Assignment:
Return the lines below exactly, please, from the one containing "Find pancreas and" through the last one, both included, and leave out any pictures.
-- Supplied records follows --
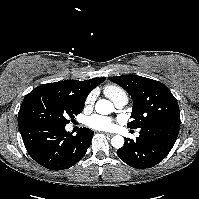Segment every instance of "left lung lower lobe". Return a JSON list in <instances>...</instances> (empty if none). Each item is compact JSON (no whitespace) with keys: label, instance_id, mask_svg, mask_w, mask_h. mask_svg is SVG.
Returning a JSON list of instances; mask_svg holds the SVG:
<instances>
[{"label":"left lung lower lobe","instance_id":"left-lung-lower-lobe-1","mask_svg":"<svg viewBox=\"0 0 199 199\" xmlns=\"http://www.w3.org/2000/svg\"><path fill=\"white\" fill-rule=\"evenodd\" d=\"M180 129V119L158 121L140 129L136 140L127 138L118 156L129 166L146 169L161 162L172 149Z\"/></svg>","mask_w":199,"mask_h":199}]
</instances>
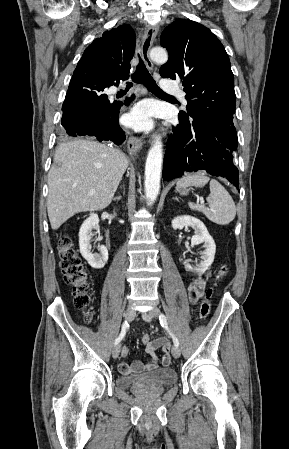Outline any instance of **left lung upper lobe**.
Returning <instances> with one entry per match:
<instances>
[{"label":"left lung upper lobe","instance_id":"1","mask_svg":"<svg viewBox=\"0 0 289 449\" xmlns=\"http://www.w3.org/2000/svg\"><path fill=\"white\" fill-rule=\"evenodd\" d=\"M160 44L169 53L160 75L181 78L188 100V113L181 112L178 118L206 119L235 129L234 76L218 38L197 22L177 19L164 29Z\"/></svg>","mask_w":289,"mask_h":449}]
</instances>
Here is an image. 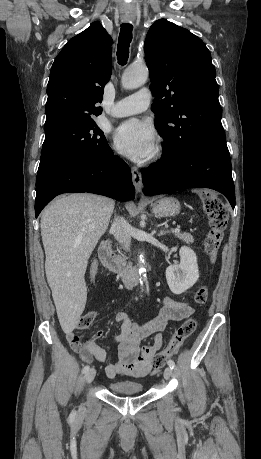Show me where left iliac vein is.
<instances>
[{
  "label": "left iliac vein",
  "mask_w": 261,
  "mask_h": 459,
  "mask_svg": "<svg viewBox=\"0 0 261 459\" xmlns=\"http://www.w3.org/2000/svg\"><path fill=\"white\" fill-rule=\"evenodd\" d=\"M173 375L172 369L170 367L165 368L164 370V378L169 380Z\"/></svg>",
  "instance_id": "4c4485c4"
}]
</instances>
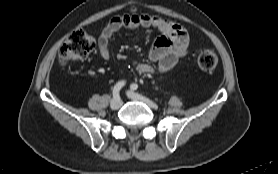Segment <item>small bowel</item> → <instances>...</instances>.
<instances>
[{"instance_id":"1","label":"small bowel","mask_w":278,"mask_h":174,"mask_svg":"<svg viewBox=\"0 0 278 174\" xmlns=\"http://www.w3.org/2000/svg\"><path fill=\"white\" fill-rule=\"evenodd\" d=\"M138 27L154 28L159 33L152 44L150 59L157 63V69L160 73H167L172 70L178 60L187 54L189 36L181 25L150 14H124L110 20L101 30L98 38V49L101 57L106 61L110 60L109 41L116 32L121 29ZM133 64L140 73L151 74L154 72V67L148 63H139L134 60Z\"/></svg>"}]
</instances>
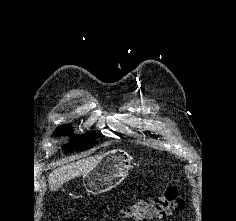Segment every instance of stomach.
<instances>
[{"mask_svg": "<svg viewBox=\"0 0 236 221\" xmlns=\"http://www.w3.org/2000/svg\"><path fill=\"white\" fill-rule=\"evenodd\" d=\"M132 157L122 150H112L83 175L85 189L92 194L107 192L120 184L132 167Z\"/></svg>", "mask_w": 236, "mask_h": 221, "instance_id": "1", "label": "stomach"}]
</instances>
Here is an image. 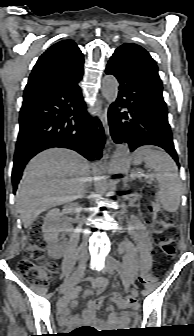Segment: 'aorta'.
Returning <instances> with one entry per match:
<instances>
[{
  "mask_svg": "<svg viewBox=\"0 0 194 336\" xmlns=\"http://www.w3.org/2000/svg\"><path fill=\"white\" fill-rule=\"evenodd\" d=\"M102 95L108 103H113L118 96V82L112 75H107L102 81ZM129 147L126 143L119 144L109 164L108 172L111 176L124 174L129 166ZM117 179H111L108 183L109 190L113 191L117 185Z\"/></svg>",
  "mask_w": 194,
  "mask_h": 336,
  "instance_id": "1",
  "label": "aorta"
}]
</instances>
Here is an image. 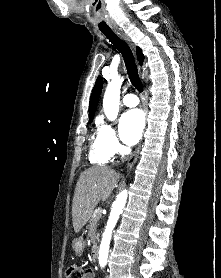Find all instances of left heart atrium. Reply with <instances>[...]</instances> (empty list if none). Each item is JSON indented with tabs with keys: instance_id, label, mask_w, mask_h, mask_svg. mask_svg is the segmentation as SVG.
<instances>
[{
	"instance_id": "1",
	"label": "left heart atrium",
	"mask_w": 221,
	"mask_h": 278,
	"mask_svg": "<svg viewBox=\"0 0 221 278\" xmlns=\"http://www.w3.org/2000/svg\"><path fill=\"white\" fill-rule=\"evenodd\" d=\"M145 125L144 115L141 110L133 109L125 112L120 119V136L125 144H136L143 132Z\"/></svg>"
}]
</instances>
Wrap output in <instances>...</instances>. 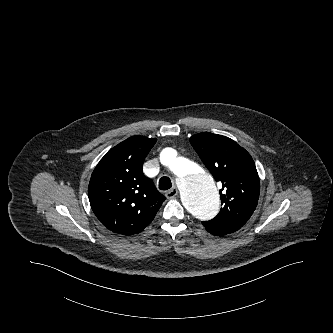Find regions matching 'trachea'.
I'll list each match as a JSON object with an SVG mask.
<instances>
[{
  "instance_id": "1",
  "label": "trachea",
  "mask_w": 333,
  "mask_h": 333,
  "mask_svg": "<svg viewBox=\"0 0 333 333\" xmlns=\"http://www.w3.org/2000/svg\"><path fill=\"white\" fill-rule=\"evenodd\" d=\"M172 187V183L169 177H161L159 180V189L168 190Z\"/></svg>"
}]
</instances>
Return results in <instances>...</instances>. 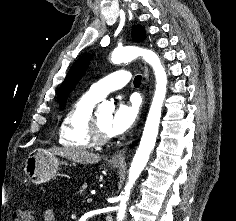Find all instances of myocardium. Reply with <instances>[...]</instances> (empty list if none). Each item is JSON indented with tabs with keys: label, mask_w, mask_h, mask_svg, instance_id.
I'll return each mask as SVG.
<instances>
[{
	"label": "myocardium",
	"mask_w": 236,
	"mask_h": 221,
	"mask_svg": "<svg viewBox=\"0 0 236 221\" xmlns=\"http://www.w3.org/2000/svg\"><path fill=\"white\" fill-rule=\"evenodd\" d=\"M89 136L94 144H105L111 139L109 134L101 130L97 116L93 114L89 123Z\"/></svg>",
	"instance_id": "f54148a6"
}]
</instances>
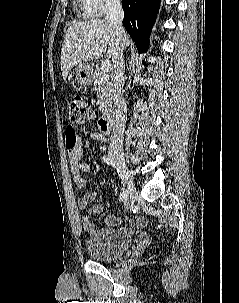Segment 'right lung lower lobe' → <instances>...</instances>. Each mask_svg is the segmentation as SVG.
I'll list each match as a JSON object with an SVG mask.
<instances>
[{"instance_id": "right-lung-lower-lobe-1", "label": "right lung lower lobe", "mask_w": 239, "mask_h": 303, "mask_svg": "<svg viewBox=\"0 0 239 303\" xmlns=\"http://www.w3.org/2000/svg\"><path fill=\"white\" fill-rule=\"evenodd\" d=\"M160 0H122L123 25L139 53L148 50L149 34L155 22Z\"/></svg>"}]
</instances>
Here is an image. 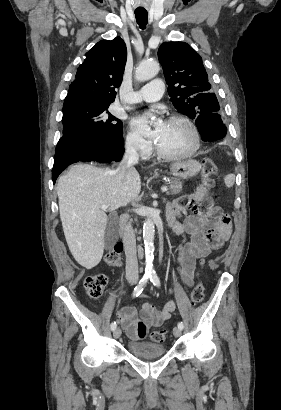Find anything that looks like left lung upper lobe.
<instances>
[{
  "mask_svg": "<svg viewBox=\"0 0 281 410\" xmlns=\"http://www.w3.org/2000/svg\"><path fill=\"white\" fill-rule=\"evenodd\" d=\"M170 101L191 119L217 113L219 103L204 69L201 56L185 42H165L158 50Z\"/></svg>",
  "mask_w": 281,
  "mask_h": 410,
  "instance_id": "obj_1",
  "label": "left lung upper lobe"
}]
</instances>
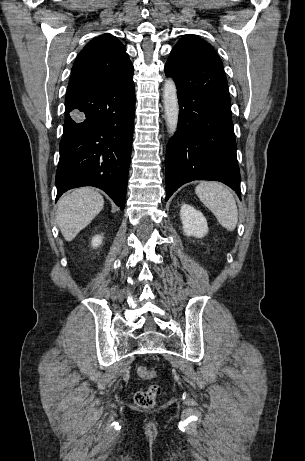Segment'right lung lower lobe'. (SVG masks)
Wrapping results in <instances>:
<instances>
[{"label":"right lung lower lobe","instance_id":"98d812e1","mask_svg":"<svg viewBox=\"0 0 305 461\" xmlns=\"http://www.w3.org/2000/svg\"><path fill=\"white\" fill-rule=\"evenodd\" d=\"M132 76L67 92L56 201L71 188L94 186L125 208L135 108Z\"/></svg>","mask_w":305,"mask_h":461}]
</instances>
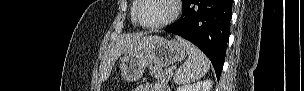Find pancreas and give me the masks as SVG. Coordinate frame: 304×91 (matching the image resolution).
<instances>
[{
  "label": "pancreas",
  "instance_id": "pancreas-1",
  "mask_svg": "<svg viewBox=\"0 0 304 91\" xmlns=\"http://www.w3.org/2000/svg\"><path fill=\"white\" fill-rule=\"evenodd\" d=\"M150 71L151 76L160 82H168L172 77V73L168 70L164 71L163 69L152 67Z\"/></svg>",
  "mask_w": 304,
  "mask_h": 91
}]
</instances>
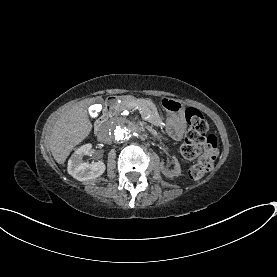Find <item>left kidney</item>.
<instances>
[{
	"label": "left kidney",
	"instance_id": "5707ae66",
	"mask_svg": "<svg viewBox=\"0 0 277 277\" xmlns=\"http://www.w3.org/2000/svg\"><path fill=\"white\" fill-rule=\"evenodd\" d=\"M174 169L171 171H167L164 168H161V172L163 173L164 176L168 178H172L174 176H179L181 174V166L178 161V159L174 156Z\"/></svg>",
	"mask_w": 277,
	"mask_h": 277
}]
</instances>
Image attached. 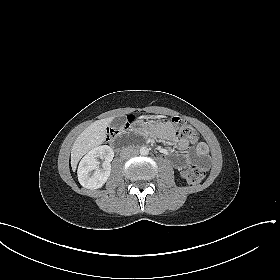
-- Supplied records concluded --
Task answer:
Find pancreas and give me the masks as SVG. Coordinate frame: 304×91 (matching the image resolution).
<instances>
[{
  "label": "pancreas",
  "instance_id": "pancreas-1",
  "mask_svg": "<svg viewBox=\"0 0 304 91\" xmlns=\"http://www.w3.org/2000/svg\"><path fill=\"white\" fill-rule=\"evenodd\" d=\"M150 71L151 76L160 82H168L172 77V73L168 70L164 71L163 69L152 67Z\"/></svg>",
  "mask_w": 304,
  "mask_h": 91
}]
</instances>
Find <item>left kidney</item>.
<instances>
[{
	"label": "left kidney",
	"instance_id": "5707ae66",
	"mask_svg": "<svg viewBox=\"0 0 277 277\" xmlns=\"http://www.w3.org/2000/svg\"><path fill=\"white\" fill-rule=\"evenodd\" d=\"M174 169L171 171H167L164 168H161V172L163 173L164 176L168 178H172L174 176H179L181 174V166L178 161V159L174 156Z\"/></svg>",
	"mask_w": 277,
	"mask_h": 277
}]
</instances>
Image attached. 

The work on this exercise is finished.